Canadian industrialist and philanthropist (1877–1963)

John Wilson McConnell (July 1, 1877 – November 6, 1963) was a Canadian sugar refiner, newspaper publisher, humanitarian and philanthropist in Quebec, Canada.

==Early life==
J.W. McConnell was born to a farming family in the Muskoka region of Ontario. He left home as a boy of fourteen to find employment in the city of Toronto, Ontario. His first job paid $3 a week, but as an employee at Standard Chemical Co., he worked his way up to a management position that eventually led to a transfer to Montreal in 1901. The then 23-year-old lived for a time in a room at the Montreal YMCA, an institution that he would later thank through his volunteering to help lead a successful fund-raising campaign. In 1905, he married Lily May Griffith. They had four children.

==St. Lawrence Sugar==
McConnell had limited formal education. Within a few years, McConnell turned his savings into sizeable investments and, in 1912, he gained majority control of St. Lawrence Sugar, a company founded in 1879 to compete with Montreal's Redpath Sugar refinery. The sugar refinery was struggling at the time McConnell stepped in but, renamed St. Lawrence Sugar Refineries, Limited, he turned it into a profitable business and would retain ownership for the rest of his life.

==Montreal Star==
During World War I, McConnell played a key role in helping organize war bond drives. His business skills were put to use by the Government of Canada, which appointed him to the unpaid position of Director of Licences for the Wartime Trade Board. In the decade following the end of the war, he sought out more business opportunities, and in 1925, he bought the publishing business belonging to Lord Atholstan (1848–1938), which included the Montreal Star newspaper. Under McConnell's leadership, the newspapers and magazines flourished.

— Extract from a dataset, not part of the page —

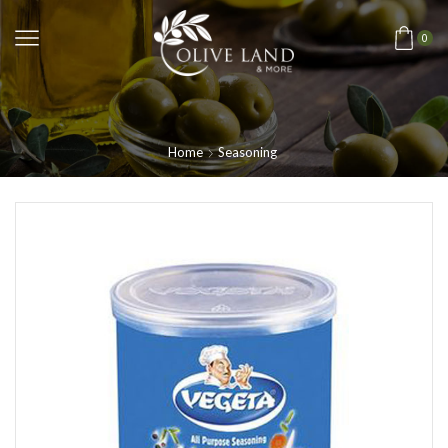
0
Home
Seasoning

An extremely wealthy man, the respect he earned in the Montreal business community led to invitations for him to sit on the board of directors of a number of major corporations, including the Bank of Montreal, Canadian Pacific Railway, Sun Life Assurance, International Nickel Company, Dominion Bridge Company Limited, Holt Renfrew, and Dominion Rubber Company. At the same time, his increasing community work resulted in him being offered a seat on the board of management of the Montreal General Hospital in 1922. As well, he was made a governor of McGill University in 1927 and of the Royal Victoria Hospital the following year, both institutions benefiting greatly from his generosity.

==Philanthropy==
McConnell quietly set about becoming one of his country's greatest philanthropists. He shunned publicity, and his own newspaper was never allowed to mention any of his charitable donations. To aid in the treatment of cancer, he purchased a cobalt 60Co therapy machine for the Imperial Cancer Campaign, and he donated them to the Jewish General Hospital, the Hôpital Notre-Dame, the Hôtel-Dieu de Montréal, and the Hôtel-Dieu de Québec in Quebec City. In 1937, McConnell founded the McConnell Foundation.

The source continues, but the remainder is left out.